В собрании, чтобы иметь возможность гарантировать определенную степень разумности предложений, исходящих от лидеров, необходимо, чтобы они уважали и, может быть, в известной мере побаивались тех, кого собираются вести за собой; нужно, чтобы эти последние обладали способностью судить, а не просто служить простыми исполнителями и слепо идти на поводу. Для этого они должны обладать некоторым весом и авторитетом. Ничто не может обеспечить разумное и устойчивое руководство подобным собранием, кроме респектабельности его участников, которая определяется их общественным положением, владением недвижимостью, образованием и другими качествами, расширяющими кругозор.

Первое, что меня поразило в профессиональном составе французских Генеральных штатов, это изменение их состава. Я обнаружил, что представители третьего сословия составили шестьсот человек. Это равнялось числу представителей двух других сословий. Если бы сословия должны были действовать раздельно, их численность не имела бы значения при принятии решений. Но когда оказалось, что всем трем сословиям придется объединиться, неизбежный политический результат работы столь многочисленного представительства сделался очевидным. Малейшее отступничество представителей одного из двух сословий передавало власть в руки третьего. Вскоре так и случилось. Таким образом его состав приобрел бесконечно большое значение.

Судите же, сэр, о моем удивлении, когда я обнаружил, что большая часть собрания состоит из практикующих юристов. В нее не вошли пользующиеся уважением судейские, которые служили своей стране мудростью и честностью; ни ведущие юристы — гордость адвокатуры; ни известная университетская профессура; это были, как и следовало ожидать, самые низкие, необразованные слои своих классов, попросту говоря, технические исполнители. Были исключения, но общий состав собрания — это полуграмотные провинциальные адвокаты, управляющие мелких юридических контор, деревенские нотариусы и целая банда муниципальных чиновников, подстрекателей и руководителей маленьких деревенских баталий. Читая список, я ясно увидел, какими последствиями это чревато (что очень скоро подтвердилось).

Уважение к любой профессии поддерживается уровнем уважения, которым пользуется каждый ее представитель. Каковы бы ни были личные заслуги отдельных правоведов, — во многом они, несомненно, очень значительны, — в этом милитаризованном королевстве судейское звание не относится к числу почитаемых; исключение составляют те немногие, профессия которых является наследственной и чьи фамильные конторы пользуются властью и авторитетом. Следующая категория менее уважаема, а что до технических исполнителей, то приходится заметить, что их репутация крайне низка.
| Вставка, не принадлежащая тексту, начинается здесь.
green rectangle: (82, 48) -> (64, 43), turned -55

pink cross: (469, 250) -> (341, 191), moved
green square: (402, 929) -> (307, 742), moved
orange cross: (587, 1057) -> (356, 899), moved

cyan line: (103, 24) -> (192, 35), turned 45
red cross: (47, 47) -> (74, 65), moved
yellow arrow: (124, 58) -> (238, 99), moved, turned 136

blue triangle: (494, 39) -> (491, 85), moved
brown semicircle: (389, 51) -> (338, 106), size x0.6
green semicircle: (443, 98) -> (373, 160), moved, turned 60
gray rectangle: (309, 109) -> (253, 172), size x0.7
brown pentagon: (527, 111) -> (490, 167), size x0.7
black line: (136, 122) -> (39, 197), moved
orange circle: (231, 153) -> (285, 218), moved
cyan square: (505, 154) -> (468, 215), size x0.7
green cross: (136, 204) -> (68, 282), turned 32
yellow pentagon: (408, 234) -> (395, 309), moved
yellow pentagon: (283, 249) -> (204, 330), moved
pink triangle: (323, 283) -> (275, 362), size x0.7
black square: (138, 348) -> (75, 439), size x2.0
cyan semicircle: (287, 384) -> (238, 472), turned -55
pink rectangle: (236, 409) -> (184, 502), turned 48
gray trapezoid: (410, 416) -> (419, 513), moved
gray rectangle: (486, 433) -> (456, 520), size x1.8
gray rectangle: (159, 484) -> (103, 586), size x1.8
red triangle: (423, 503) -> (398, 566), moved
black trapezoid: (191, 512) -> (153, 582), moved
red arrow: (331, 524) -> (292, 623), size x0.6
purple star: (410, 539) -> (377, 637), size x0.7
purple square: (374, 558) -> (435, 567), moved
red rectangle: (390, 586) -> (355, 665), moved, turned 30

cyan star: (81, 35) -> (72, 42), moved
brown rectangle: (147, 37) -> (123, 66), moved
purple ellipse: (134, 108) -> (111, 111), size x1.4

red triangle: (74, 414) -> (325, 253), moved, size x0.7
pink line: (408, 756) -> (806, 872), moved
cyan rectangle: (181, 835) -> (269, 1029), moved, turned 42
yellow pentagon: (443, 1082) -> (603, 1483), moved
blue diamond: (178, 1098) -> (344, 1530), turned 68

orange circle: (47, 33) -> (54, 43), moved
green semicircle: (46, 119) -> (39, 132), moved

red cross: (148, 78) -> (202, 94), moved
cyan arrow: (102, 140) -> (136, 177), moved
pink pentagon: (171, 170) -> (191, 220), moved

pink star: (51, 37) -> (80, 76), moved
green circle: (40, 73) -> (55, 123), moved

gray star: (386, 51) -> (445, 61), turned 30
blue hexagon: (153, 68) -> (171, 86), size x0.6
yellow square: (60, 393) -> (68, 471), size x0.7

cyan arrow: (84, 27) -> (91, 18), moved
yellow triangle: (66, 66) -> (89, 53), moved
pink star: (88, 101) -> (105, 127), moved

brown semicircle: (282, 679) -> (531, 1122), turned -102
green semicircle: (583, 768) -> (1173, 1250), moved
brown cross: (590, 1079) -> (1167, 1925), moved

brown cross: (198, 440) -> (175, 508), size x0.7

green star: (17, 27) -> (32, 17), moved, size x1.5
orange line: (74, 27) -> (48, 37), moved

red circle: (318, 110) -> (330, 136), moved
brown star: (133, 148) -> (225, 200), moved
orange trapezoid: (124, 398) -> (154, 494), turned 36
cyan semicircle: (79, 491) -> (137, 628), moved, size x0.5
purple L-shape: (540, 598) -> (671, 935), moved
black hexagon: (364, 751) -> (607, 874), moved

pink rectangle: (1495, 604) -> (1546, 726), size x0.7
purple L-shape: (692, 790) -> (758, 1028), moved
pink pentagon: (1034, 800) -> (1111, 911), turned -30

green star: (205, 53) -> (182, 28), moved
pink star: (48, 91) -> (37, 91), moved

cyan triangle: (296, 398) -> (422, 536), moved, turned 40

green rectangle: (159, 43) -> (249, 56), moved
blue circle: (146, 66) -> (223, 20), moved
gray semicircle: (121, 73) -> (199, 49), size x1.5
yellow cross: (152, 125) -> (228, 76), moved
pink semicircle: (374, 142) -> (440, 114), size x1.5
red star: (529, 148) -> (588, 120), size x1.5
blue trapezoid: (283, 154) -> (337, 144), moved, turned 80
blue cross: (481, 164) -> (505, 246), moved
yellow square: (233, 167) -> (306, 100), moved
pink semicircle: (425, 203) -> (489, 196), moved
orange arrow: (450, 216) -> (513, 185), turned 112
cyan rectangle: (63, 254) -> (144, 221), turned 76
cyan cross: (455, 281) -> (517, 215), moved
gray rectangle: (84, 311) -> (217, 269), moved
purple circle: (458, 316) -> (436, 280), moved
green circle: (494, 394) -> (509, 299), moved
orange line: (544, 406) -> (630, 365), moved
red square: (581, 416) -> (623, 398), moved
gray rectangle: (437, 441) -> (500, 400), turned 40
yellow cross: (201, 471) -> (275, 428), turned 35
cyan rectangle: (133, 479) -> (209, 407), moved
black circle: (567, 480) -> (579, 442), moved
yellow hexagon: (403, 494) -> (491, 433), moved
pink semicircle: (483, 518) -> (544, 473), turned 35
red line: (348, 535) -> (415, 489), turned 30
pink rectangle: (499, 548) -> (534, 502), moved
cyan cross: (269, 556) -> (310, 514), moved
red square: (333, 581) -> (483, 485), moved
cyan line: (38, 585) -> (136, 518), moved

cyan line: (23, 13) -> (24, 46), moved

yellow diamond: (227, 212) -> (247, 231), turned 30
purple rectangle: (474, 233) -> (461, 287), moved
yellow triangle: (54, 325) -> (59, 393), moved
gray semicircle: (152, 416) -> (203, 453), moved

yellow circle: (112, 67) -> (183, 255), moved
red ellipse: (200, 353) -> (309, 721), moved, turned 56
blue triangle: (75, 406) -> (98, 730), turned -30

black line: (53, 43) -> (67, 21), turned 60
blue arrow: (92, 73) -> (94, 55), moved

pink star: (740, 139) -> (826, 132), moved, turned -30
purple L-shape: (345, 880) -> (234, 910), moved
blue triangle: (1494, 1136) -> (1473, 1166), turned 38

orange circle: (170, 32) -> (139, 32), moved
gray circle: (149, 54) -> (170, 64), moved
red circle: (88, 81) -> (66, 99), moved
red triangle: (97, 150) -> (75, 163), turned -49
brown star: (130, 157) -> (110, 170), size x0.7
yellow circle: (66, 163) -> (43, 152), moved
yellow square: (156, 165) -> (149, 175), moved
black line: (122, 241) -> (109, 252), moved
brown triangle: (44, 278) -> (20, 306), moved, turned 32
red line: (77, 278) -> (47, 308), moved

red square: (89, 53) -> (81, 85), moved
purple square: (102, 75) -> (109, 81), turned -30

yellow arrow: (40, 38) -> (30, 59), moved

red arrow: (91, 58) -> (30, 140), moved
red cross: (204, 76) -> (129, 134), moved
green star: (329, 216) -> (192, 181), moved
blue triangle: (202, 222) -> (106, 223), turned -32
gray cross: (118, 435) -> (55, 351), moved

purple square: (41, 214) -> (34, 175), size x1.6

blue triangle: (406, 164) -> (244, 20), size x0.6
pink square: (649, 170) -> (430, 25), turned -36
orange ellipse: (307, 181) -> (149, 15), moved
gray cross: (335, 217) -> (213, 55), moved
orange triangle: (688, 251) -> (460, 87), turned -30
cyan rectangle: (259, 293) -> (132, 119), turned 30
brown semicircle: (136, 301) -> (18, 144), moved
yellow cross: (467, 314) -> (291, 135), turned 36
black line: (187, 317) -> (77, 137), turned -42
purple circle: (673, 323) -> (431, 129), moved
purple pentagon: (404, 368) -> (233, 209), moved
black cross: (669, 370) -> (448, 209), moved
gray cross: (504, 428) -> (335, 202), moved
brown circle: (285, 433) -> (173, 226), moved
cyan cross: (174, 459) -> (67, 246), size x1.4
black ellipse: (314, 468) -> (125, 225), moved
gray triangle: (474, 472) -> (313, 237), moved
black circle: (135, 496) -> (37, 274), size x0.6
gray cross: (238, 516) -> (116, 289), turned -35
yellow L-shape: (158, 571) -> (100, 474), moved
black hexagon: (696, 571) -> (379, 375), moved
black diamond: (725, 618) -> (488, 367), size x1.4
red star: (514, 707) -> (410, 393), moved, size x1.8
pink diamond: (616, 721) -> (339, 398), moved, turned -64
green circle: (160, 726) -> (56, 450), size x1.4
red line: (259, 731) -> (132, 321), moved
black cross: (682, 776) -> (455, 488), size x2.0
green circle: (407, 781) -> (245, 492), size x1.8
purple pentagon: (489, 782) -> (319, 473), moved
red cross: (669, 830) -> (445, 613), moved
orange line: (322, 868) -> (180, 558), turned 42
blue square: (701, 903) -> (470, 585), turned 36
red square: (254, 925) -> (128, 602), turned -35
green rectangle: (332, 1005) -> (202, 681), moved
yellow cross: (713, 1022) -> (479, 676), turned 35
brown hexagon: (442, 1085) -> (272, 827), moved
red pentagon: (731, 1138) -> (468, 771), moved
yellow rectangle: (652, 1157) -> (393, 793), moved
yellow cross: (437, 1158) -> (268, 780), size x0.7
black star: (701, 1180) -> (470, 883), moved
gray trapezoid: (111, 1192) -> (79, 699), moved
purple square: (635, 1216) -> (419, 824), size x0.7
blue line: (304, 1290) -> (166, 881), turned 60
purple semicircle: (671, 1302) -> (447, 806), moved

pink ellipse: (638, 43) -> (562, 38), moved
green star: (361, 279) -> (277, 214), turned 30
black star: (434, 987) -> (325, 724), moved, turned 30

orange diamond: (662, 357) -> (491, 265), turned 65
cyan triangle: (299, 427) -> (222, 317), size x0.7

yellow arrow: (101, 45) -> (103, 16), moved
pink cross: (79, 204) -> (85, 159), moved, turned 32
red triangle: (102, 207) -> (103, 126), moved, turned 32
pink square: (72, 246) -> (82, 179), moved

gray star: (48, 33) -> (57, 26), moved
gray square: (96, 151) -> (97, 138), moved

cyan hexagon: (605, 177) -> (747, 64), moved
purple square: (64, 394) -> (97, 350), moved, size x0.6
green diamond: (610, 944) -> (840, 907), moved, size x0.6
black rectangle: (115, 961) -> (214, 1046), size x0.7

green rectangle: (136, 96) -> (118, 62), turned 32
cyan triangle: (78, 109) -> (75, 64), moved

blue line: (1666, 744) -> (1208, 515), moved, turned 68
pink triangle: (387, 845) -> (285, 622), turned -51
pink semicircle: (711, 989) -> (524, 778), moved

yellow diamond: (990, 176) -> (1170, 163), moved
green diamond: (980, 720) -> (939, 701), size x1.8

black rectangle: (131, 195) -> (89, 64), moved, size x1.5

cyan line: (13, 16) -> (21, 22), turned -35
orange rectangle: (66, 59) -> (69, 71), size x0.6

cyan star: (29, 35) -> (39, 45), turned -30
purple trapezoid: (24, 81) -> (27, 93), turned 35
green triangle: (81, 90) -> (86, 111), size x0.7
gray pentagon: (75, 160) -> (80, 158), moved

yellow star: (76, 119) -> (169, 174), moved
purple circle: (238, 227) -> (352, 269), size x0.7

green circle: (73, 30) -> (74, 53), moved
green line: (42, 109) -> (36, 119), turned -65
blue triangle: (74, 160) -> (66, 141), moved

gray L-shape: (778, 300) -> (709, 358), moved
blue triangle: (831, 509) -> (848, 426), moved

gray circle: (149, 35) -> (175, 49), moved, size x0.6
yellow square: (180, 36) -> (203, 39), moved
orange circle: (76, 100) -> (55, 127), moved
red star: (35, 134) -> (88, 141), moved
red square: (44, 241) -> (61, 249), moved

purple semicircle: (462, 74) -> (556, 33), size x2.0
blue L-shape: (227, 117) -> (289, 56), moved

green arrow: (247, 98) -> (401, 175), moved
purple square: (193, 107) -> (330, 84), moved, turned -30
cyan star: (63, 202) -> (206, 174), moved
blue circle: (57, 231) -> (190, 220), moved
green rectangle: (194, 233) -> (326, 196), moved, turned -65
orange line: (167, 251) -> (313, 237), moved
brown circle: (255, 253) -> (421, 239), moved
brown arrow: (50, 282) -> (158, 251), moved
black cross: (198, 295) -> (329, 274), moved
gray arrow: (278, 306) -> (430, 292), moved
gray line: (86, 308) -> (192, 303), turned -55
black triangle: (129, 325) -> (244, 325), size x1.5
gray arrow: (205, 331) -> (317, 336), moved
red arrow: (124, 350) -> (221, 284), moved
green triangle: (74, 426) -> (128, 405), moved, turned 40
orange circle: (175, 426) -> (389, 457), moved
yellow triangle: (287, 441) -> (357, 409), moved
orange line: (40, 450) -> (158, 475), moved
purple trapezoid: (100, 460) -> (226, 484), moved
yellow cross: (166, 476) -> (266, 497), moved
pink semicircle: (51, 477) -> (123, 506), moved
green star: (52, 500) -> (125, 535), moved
Когда высшая государственная власть оказывается в руках политического органа, составленного так, как мы видели, то последствия неизбежны. Практически высшая власть становится принадлежностью людей, не привыкших к самоуважению, не рискующих никакой завоеванной репутацией, и не приходится надеяться, что они скромно и терпеливо распорядятся ею. Можно ли ожидать, что эти люди, по вдохновению толпы оказавшиеся вознесенными из самого низкого состояния к вершинам власти, не окажутся отравленными своим удивительным возвышением?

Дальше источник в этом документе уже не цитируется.